▶ _What this task involves_: Beginning with the line that contains "besteht aus Wasserdicht", retype the entries below exactly, ending with the line that contains "ISBN: 960-7073-15-0". Leave out any pictures.

━━━━━━━━

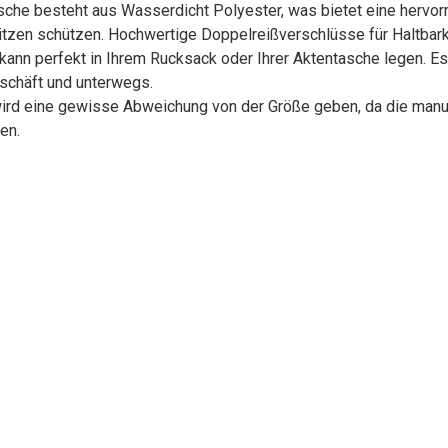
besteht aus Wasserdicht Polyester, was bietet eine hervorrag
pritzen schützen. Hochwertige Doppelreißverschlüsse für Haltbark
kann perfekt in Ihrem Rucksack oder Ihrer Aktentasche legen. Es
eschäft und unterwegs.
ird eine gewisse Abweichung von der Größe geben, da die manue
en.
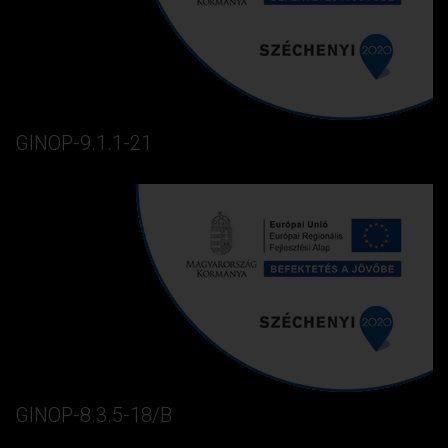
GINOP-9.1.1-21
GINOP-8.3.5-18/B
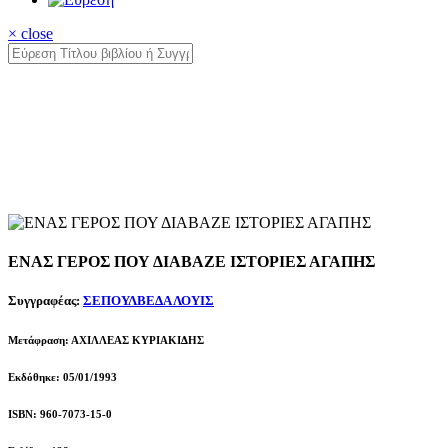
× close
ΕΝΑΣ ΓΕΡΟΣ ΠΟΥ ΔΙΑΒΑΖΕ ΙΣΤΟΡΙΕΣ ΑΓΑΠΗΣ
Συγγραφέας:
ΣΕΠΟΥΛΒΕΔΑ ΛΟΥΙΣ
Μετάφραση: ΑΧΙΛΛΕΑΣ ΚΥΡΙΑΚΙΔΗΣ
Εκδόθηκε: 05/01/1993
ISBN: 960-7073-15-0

━━━━━━━━

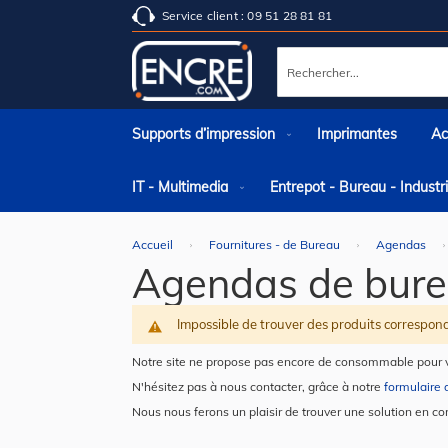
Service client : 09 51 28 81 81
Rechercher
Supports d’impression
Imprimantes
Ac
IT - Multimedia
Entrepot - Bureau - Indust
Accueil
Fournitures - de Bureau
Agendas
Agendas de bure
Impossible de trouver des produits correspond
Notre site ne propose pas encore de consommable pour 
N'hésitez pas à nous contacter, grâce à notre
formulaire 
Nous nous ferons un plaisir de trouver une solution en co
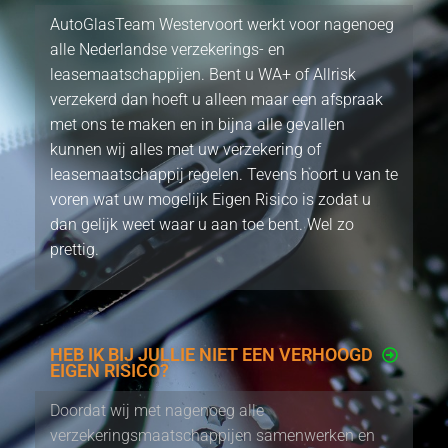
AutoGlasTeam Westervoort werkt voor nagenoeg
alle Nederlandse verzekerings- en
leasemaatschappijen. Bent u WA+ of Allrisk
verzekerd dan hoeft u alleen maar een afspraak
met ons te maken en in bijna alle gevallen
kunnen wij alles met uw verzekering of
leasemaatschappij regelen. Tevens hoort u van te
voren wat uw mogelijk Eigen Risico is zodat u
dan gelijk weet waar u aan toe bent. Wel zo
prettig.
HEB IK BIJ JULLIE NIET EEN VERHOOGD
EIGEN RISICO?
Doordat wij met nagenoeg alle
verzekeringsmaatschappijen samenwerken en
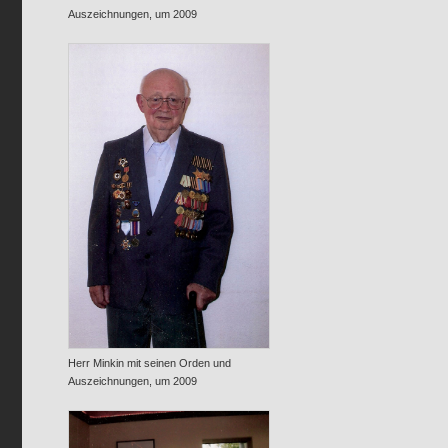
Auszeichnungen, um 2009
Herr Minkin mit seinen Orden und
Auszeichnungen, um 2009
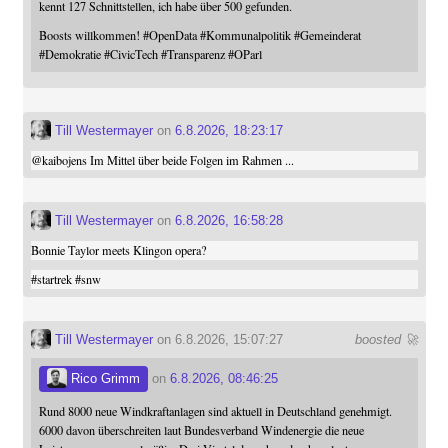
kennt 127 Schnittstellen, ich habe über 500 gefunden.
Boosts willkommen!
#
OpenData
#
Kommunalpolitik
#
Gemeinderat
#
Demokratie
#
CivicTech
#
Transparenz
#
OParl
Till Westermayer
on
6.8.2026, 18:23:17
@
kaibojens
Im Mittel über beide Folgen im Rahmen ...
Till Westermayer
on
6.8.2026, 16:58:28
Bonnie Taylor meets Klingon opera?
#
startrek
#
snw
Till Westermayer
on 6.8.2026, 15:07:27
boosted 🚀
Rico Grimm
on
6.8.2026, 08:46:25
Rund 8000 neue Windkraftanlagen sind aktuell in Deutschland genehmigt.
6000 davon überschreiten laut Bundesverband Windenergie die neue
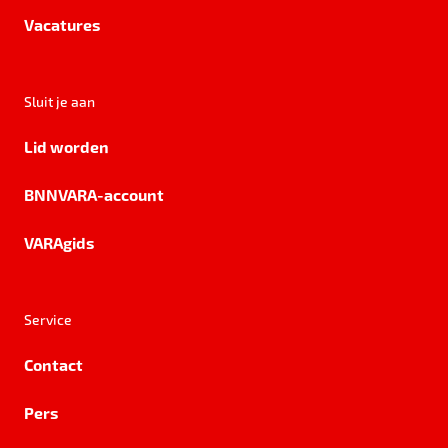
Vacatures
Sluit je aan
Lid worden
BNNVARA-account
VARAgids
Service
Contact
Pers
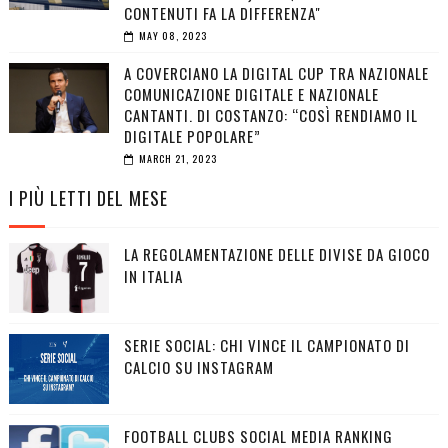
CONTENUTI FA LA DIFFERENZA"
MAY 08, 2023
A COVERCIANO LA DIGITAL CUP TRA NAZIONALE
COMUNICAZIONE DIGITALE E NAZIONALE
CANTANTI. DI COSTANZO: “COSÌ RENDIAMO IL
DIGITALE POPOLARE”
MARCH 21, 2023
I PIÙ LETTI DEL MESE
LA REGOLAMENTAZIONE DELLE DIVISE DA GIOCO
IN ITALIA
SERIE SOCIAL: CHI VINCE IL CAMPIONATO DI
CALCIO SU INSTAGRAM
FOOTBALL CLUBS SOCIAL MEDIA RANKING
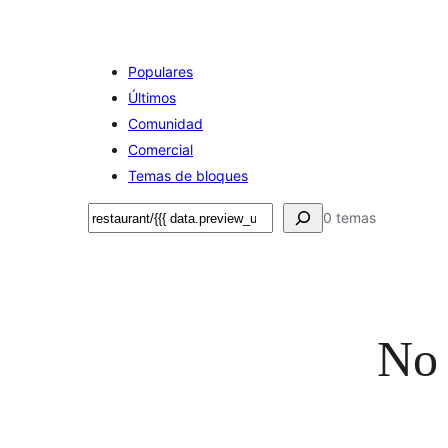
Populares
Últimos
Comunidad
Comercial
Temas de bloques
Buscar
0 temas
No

━━━━━━━━

▶ _Response to the exercise_:
besteht aus Wasserdicht Polyester, was bietet eine hervorrag
pritzen schützen. Hochwertige Doppelreißverschlüsse für Haltbark
kann perfekt in Ihrem Rucksack oder Ihrer Aktentasche legen. Es
eschäft und unterwegs.
ird eine gewisse Abweichung von der Größe geben, da die manue
en.
GINOP-9.1.1-21
GINOP-8.3.5-18/B
× close
ΕΝΑΣ ΓΕΡΟΣ ΠΟΥ ΔΙΑΒΑΖΕ ΙΣΤΟΡΙΕΣ ΑΓΑΠΗΣ
Συγγραφέας:
ΣΕΠΟΥΛΒΕΔΑ ΛΟΥΙΣ
Μετάφραση: ΑΧΙΛΛΕΑΣ ΚΥΡΙΑΚΙΔΗΣ
Εκδόθηκε: 05/01/1993
ISBN: 960-7073-15-0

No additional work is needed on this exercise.